##### Provided data #####

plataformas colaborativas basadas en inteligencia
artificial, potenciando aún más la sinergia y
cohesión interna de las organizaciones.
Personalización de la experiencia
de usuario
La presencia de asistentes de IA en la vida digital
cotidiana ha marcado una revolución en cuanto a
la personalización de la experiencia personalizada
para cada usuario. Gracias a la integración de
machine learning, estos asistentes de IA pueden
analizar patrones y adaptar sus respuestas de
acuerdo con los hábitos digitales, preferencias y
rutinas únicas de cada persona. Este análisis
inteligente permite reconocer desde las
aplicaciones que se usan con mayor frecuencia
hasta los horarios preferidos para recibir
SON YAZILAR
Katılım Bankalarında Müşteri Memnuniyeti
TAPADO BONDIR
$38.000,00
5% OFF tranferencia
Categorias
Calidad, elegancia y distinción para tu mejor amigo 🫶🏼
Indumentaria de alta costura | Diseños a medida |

#####
##### Provided data #####

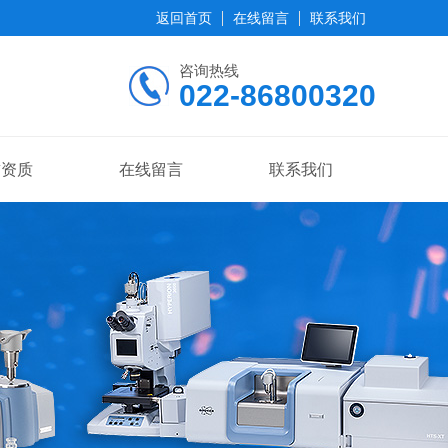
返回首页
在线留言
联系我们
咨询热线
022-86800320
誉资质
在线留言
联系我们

#####
##### Provided data #####

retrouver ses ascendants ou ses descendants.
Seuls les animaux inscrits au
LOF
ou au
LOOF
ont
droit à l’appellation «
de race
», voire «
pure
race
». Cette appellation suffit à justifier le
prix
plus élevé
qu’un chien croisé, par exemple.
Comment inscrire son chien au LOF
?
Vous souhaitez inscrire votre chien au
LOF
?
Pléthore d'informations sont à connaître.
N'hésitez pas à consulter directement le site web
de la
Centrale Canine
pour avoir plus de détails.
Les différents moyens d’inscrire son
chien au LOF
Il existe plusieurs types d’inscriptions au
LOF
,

#####

> **What needs to be done**
Working from the entries above, find every line in which the word "chien" occurs and copy it.

> **Answer to this exercise**
qu’un chien croisé, par exemple.
Comment inscrire son chien au LOF
Vous souhaitez inscrire votre chien au
chien au LOF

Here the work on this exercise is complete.